Caroline Wick: Die Bereitschaft wächst gerade langsam, Illustratoren zu beschäftigen

Die folgenden fünf Fragen werden regelmäßig von den unterschiedlichsten Köpfen der Buchbranche beantwortet und die Interviews werden hier im Blog veröffentlicht. Dadurch entstehen Beiträge, die zum einen Aufmerksamkeit auf jene lenken, die “was mit Büchern machen”, und die zum anderen die Veränderungen und Herausforderungen in den verschiedenen Bereichen der Branche sichtbar werden lassen. Wenn Sie ebenfalls teilnehmen möchten, senden Sie Ihre Antworten und ein Bild von Ihnen bitte an Leander Wattig. Als Inspirationsquelle könnten Ihnen die bisherigen Interviews dienen. (Jedoch behalte ich mir vor, nicht alle Zusendungen zu veröffentlichen.)

Caroline Wick: Die Bereitschaft wächst gerade langsam, Illustratoren zu beschäftigen

Wer sind Sie und was machen Sie mit Büchern?
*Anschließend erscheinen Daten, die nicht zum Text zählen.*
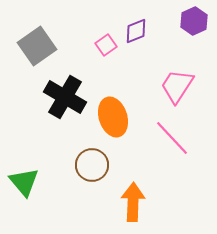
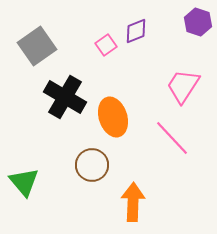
purple hexagon: moved 4 px right, 1 px down; rotated 16 degrees counterclockwise
pink trapezoid: moved 6 px right
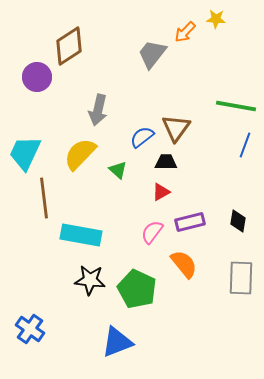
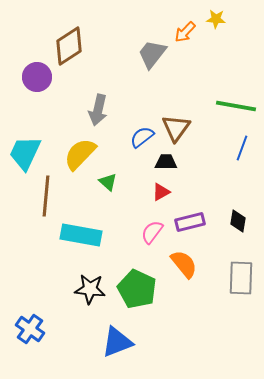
blue line: moved 3 px left, 3 px down
green triangle: moved 10 px left, 12 px down
brown line: moved 2 px right, 2 px up; rotated 12 degrees clockwise
black star: moved 9 px down
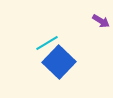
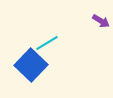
blue square: moved 28 px left, 3 px down
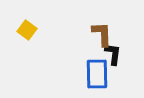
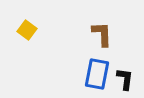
black L-shape: moved 12 px right, 25 px down
blue rectangle: rotated 12 degrees clockwise
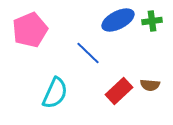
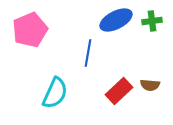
blue ellipse: moved 2 px left
blue line: rotated 56 degrees clockwise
Mein Name ist Caroline Wick und ich bin freischaffende Illustratorin. Ich gestalte Cover für Bücher, eBooks, CDs, Plakate, Werbemittel, Sympathieträger und alles, wofür meine Kunden sonst noch Bilder und Zeichnungen brauchen.

Meine perönliche Leidenschaft gilt der Fantasy und Science Fiction, aber alles andere macht natürlich auch Spaß!

Angefangen habe ich gleich nach meinem Grafikdesign-Studium, nachdem ich zu meinem Glück relativ früh festgestellt habe, dass mir das Agenturleben nicht besonders liegt. Ich arbeite lieber frei, manchmal mitten in der Nacht, manchmal zehn Stunden am Stück – das kann man in einem Bürojob nicht machen. Deshalb habe ich mich 2004 als Grafikerin und Illustratorin im Raum Bremen selbständig gemacht und seitdem einen Riesenspaß an meiner Arbeit.

Wie sieht ein typischer Arbeitstag bei Ihnen aus?

Meistens klingelt um 7 der Wecker. Wenn ich es dann bis um 8, halb 9 an den Schreibtisch schaffe, bin ich schon schnell. Dafür kann’s dann abends aber auch mal 22 oder 23 Uhr werden. Die erste Zeit kümmere ich mich um den Büro- und Papierkram, den man so erledigen muss, E-Mails, Telefonate, damit ich danach den Kopf frei habe für meine Kunden. Meistens arbeite ich digital, d.h. ich schließe mein Wacom an und los geht’s! Ab und zu wird’s auch noch “analog”, dann kommt der Airbrush, Bleistift oder Acrylpinsel dran, das wird aber immer seltener.

Den größten Anteil an meiner Arbeit nehmen die eBook-Cover ein, deshalb bin ich auch oft im Gespräch mit Kunden oder am Recherchieren, Lesen und Skizzieren, eigentlich der Teil, der mir am meisten Spaß macht. Herauszufinden, welche Ideen und Vorstellungen meine Auftraggeber haben, ist immer ziemlich spannend!

Wie hat sich Ihre Arbeit in den letzten Jahren bzw. in der letzten Zeit verändert?

Der digitale Anteil hat unglaublich zugenommen, erst einmal durch die ganzen Möglichkeiten, die sich in Sachen 3D und Zeichenprogammen entwickelt haben und dann durch die Vorteile nicht nur für mich, sondern auch gerade für den Kunden. Ich kann schnell am Rechner skizzieren, die Skizzen per Email an den Kunden schicken und habe innerhalb kürzester Zeit eine ziemlich genaue Vorstellung von dem, was der Kunde möchte. Änderungen sind an digialen Vorlagen natürlich auch schneller zu bewerkstelligen. Der ganze Workflow ist unglaublich flexibel. Das spiegelt sich vor allem im Zeitaufwand wieder und der wiederum macht sich beim Kunden im Geldbeutel bemerkbar.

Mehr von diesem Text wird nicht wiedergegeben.